§ INPUT
════════════════════

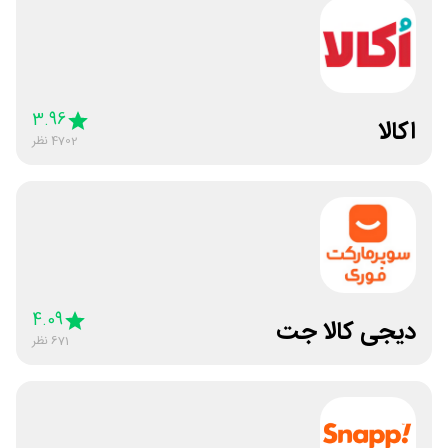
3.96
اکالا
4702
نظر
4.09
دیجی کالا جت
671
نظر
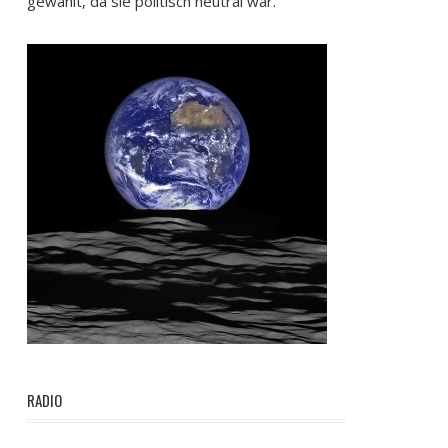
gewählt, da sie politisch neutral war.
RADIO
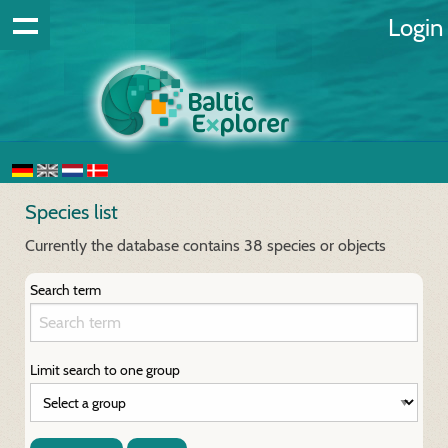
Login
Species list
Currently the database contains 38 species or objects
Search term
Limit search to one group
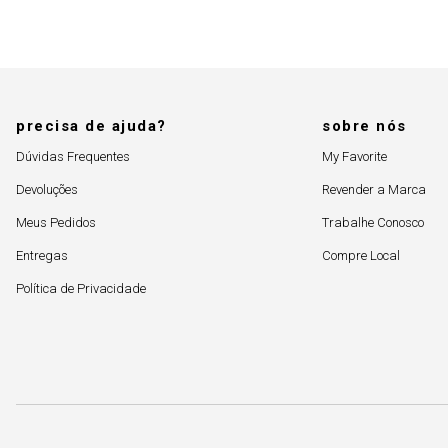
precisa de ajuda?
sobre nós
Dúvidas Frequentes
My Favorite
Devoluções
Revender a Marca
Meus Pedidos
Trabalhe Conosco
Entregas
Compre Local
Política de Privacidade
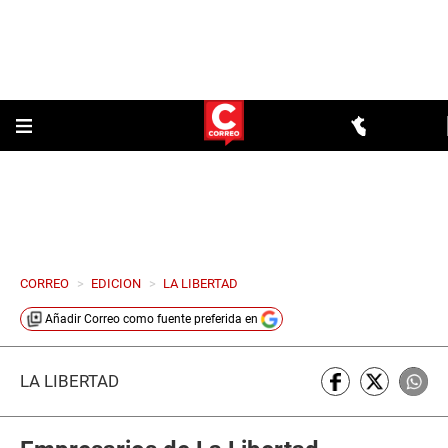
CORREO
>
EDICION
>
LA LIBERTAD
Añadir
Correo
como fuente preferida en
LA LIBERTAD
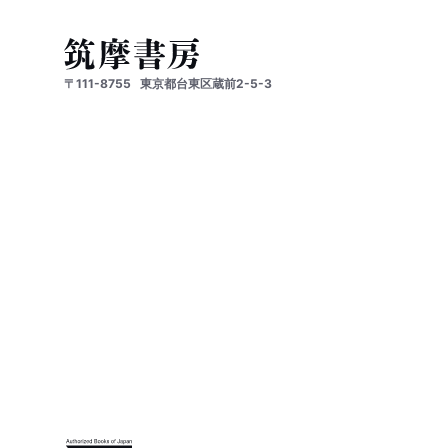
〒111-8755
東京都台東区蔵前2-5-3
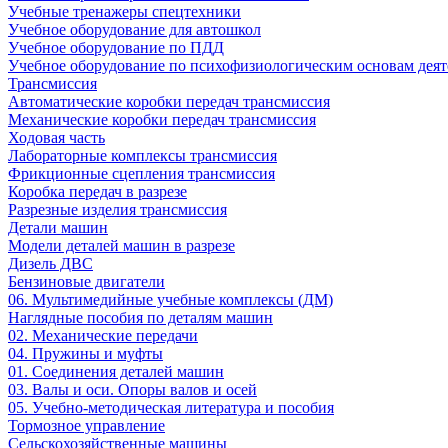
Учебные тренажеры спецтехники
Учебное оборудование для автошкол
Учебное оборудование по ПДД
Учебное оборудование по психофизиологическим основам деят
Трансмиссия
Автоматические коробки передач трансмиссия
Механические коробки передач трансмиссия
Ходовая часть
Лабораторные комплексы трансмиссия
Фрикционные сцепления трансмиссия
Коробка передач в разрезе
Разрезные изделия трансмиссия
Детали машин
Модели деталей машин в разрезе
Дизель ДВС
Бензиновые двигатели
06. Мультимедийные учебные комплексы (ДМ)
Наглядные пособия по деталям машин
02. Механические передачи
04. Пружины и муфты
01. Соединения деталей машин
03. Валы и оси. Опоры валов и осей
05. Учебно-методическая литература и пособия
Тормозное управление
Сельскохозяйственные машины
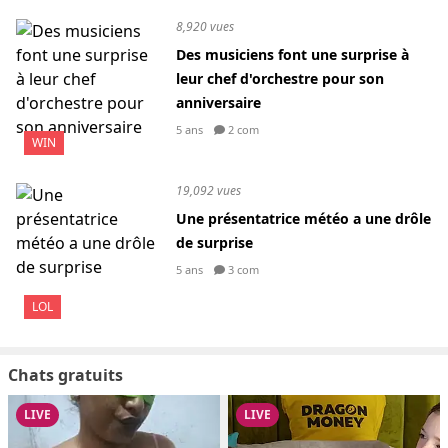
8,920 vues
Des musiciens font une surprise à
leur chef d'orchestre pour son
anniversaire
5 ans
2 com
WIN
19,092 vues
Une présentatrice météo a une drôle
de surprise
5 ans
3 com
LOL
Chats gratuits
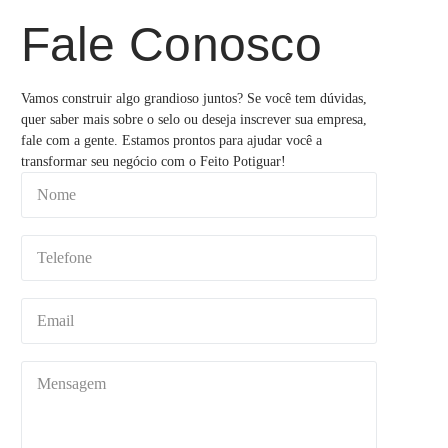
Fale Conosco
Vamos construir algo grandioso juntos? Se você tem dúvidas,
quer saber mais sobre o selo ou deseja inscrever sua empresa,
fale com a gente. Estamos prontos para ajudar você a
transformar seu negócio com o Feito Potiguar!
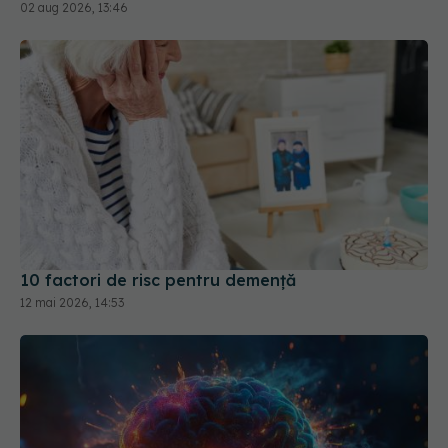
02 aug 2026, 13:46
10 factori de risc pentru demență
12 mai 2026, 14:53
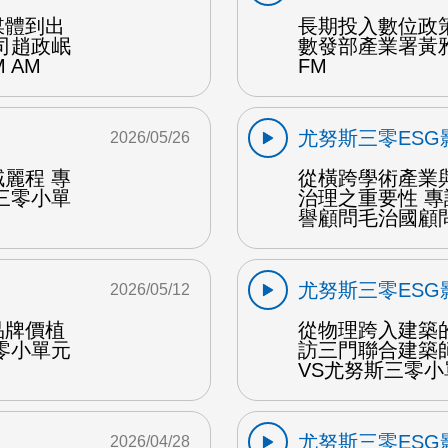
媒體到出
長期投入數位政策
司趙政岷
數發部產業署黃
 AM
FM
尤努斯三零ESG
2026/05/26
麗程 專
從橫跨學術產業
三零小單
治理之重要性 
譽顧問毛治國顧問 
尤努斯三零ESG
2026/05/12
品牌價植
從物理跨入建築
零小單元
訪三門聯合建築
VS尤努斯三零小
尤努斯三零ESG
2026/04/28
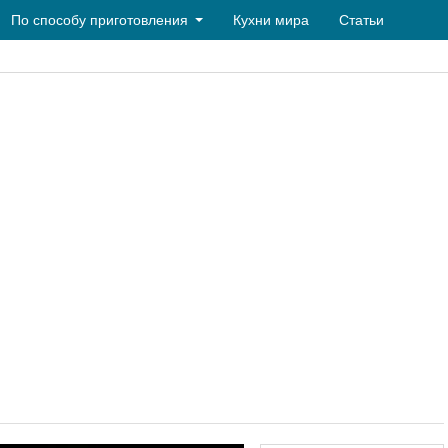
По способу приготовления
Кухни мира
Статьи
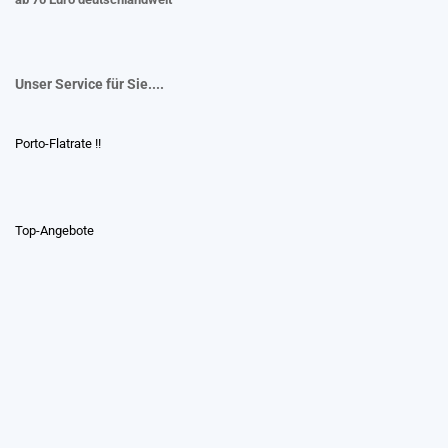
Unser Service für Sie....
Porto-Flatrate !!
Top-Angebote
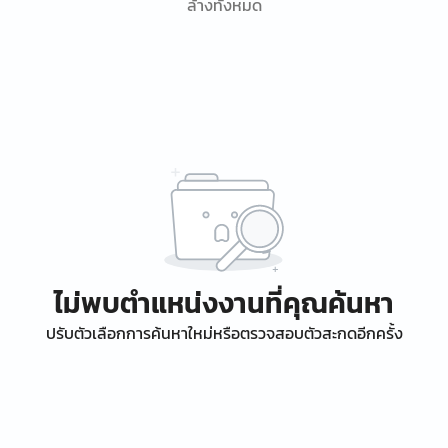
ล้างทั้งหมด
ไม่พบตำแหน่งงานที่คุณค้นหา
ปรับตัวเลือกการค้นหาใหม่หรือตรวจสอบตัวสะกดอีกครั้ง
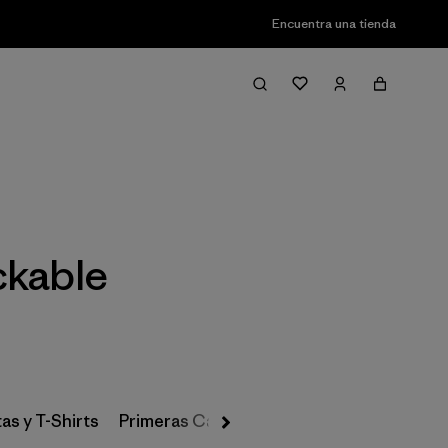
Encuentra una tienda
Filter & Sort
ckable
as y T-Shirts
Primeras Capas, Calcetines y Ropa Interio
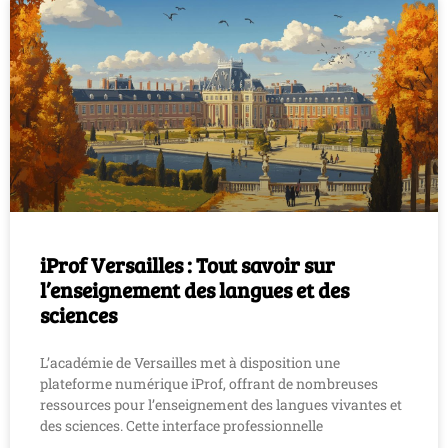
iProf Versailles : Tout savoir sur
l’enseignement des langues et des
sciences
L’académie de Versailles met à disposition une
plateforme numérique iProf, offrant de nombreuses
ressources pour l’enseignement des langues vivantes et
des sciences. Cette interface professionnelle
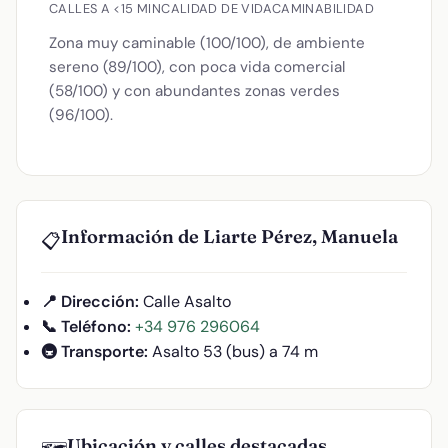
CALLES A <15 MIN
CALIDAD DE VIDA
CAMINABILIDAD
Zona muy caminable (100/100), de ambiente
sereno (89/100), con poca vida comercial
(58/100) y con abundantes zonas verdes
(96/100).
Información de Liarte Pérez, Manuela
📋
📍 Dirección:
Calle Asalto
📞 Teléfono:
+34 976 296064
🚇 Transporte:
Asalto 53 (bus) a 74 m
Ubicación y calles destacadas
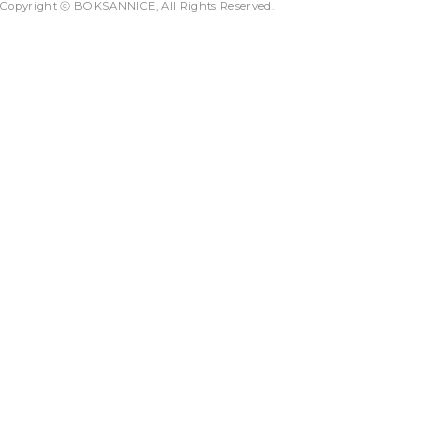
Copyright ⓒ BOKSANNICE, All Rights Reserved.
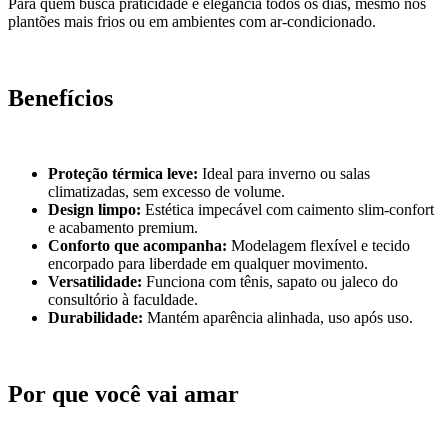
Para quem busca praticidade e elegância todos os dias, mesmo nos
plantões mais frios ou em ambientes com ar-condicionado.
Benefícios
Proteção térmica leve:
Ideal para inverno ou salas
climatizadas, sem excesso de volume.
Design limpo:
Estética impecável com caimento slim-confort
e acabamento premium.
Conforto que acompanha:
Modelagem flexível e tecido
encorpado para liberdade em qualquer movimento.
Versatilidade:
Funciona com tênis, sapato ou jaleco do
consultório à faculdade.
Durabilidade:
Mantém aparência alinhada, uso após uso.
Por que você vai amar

════════════════════

§ WORK TASK
Wherever a picture appears in the records above, skip it and retype everything else exactly.

§ EXERCISE RESPONSE
3.96
اکالا
4702
نظر
4.09
دیجی کالا جت
671
نظر
gewählt, da sie politisch neutral war.
RADIO
Login
Species list
Currently the database contains 38 species or objects
Search term
Limit search to one group
precisa de ajuda?
sobre nós
Dúvidas Frequentes
My Favorite
Devoluções
Revender a Marca
Meus Pedidos
Trabalhe Conosco
Entregas
Compre Local
Política de Privacidade
CORREO
>
EDICION
>
LA LIBERTAD
Añadir
Correo
como fuente preferida en
LA LIBERTAD
〒111-8755
東京都台東区蔵前2-5-3
Учебные тренажеры спецтехники
Учебное оборудование для автошкол
Учебное оборудование по ПДД
Учебное оборудование по психофизиологическим основам деят
Трансмиссия
Автоматические коробки передач трансмиссия
Механические коробки передач трансмиссия
Ходовая часть
Лабораторные комплексы трансмиссия
Фрикционные сцепления трансмиссия
Коробка передач в разрезе
Разрезные изделия трансмиссия
Детали машин
Модели деталей машин в разрезе
Дизель ДВС
Бензиновые двигатели
06. Мультимедийные учебные комплексы (ДМ)
Наглядные пособия по деталям машин
02. Механические передачи
04. Пружины и муфты
01. Соединения деталей машин
03. Валы и оси. Опоры валов и осей
05. Учебно-методическая литература и пособия
Тормозное управление
Сельскохозяйственные машины
8,920 vues
Des musiciens font une surprise à
leur chef d'orchestre pour son
anniversaire
5 ans
2 com
WIN
19,092 vues
Une présentatrice météo a une drôle
de surprise
5 ans
3 com
LOL
Chats gratuits
Fale Conosco
Vamos construir algo grandioso juntos? Se você tem dúvidas,
quer saber mais sobre o selo ou deseja inscrever sua empresa,
fale com a gente. Estamos prontos para ajudar você a
transformar seu negócio com o Feito Potiguar!
02 aug 2026, 13:46
10 factori de risc pentru demență
12 mai 2026, 14:53
媒體到出
長期投入數位政策
司趙政岷
數發部產業署黃
 AM
FM
尤努斯三零ESG
2026/05/26
麗程 專
從橫跨學術產業
三零小單
治理之重要性 
譽顧問毛治國顧問 
尤努斯三零ESG
2026/05/12
品牌價植
從物理跨入建築
零小單元
訪三門聯合建築
VS尤努斯三零小
尤努斯三零ESG
2026/04/28
По способу приготовления
Кухни мира
Статьи
Unser Service für Sie....
Porto-Flatrate !!
Top-Angebote
ล้างทั้งหมด
ไม่พบตำแหน่งงานที่คุณค้นหา
ปรับตัวเลือกการค้นหาใหม่หรือตรวจสอบตัวสะกดอีกครั้ง
Encuentra una tienda
Filter & Sort
ckable
as y T-Shirts
Primeras Capas, Calcetines y Ropa Interio
iProf Versailles : Tout savoir sur
l’enseignement des langues et des
sciences
L’académie de Versailles met à disposition une
plateforme numérique iProf, offrant de nombreuses
ressources pour l’enseignement des langues vivantes et
des sciences. Cette interface professionnelle
CALLES A <15 MIN
CALIDAD DE VIDA
CAMINABILIDAD
Zona muy caminable (100/100), de ambiente
sereno (89/100), con poca vida comercial
(58/100) y con abundantes zonas verdes
(96/100).
Información de Liarte Pérez, Manuela
📋
📍 Dirección:
Calle Asalto
📞 Teléfono:
+34 976 296064
🚇 Transporte:
Asalto 53 (bus) a 74 m
Ubicación y calles destacadas
Copyright ⓒ BOKSANNICE, All Rights Reserved.
Para quem busca praticidade e elegância todos os dias, mesmo nos
plantões mais frios ou em ambientes com ar-condicionado.
Benefícios
Proteção térmica leve:
Ideal para inverno ou salas
climatizadas, sem excesso de volume.
Design limpo:
Estética impecável com caimento slim-confort
e acabamento premium.
Conforto que acompanha:
Modelagem flexível e tecido
encorpado para liberdade em qualquer movimento.
Versatilidade:
Funciona com tênis, sapato ou jaleco do
consultório à faculdade.
Durabilidade:
Mantém aparência alinhada, uso após uso.
Por que você vai amar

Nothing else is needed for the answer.